=== WHAT YOU HAVE TO DO ===
If a record contains a picture, skip the picture and transcribe the rest exactly.

[Stored entries]
/---
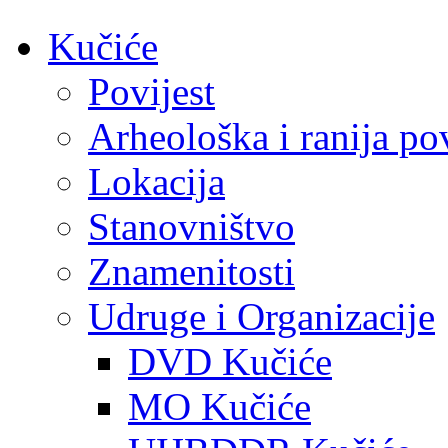
Kučiće
Povijest
Arheološka i ranija pov
Lokacija
Stanovništvo
Znamenitosti
Udruge i Organizacije
DVD Kučiće
MO Kučiće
\---
=== EXPECTED OUTPUT ===
Kučiće
Povijest
Arheološka i ranija pov
Lokacija
Stanovništvo
Znamenitosti
Udruge i Organizacije
DVD Kučiće
MO Kučiće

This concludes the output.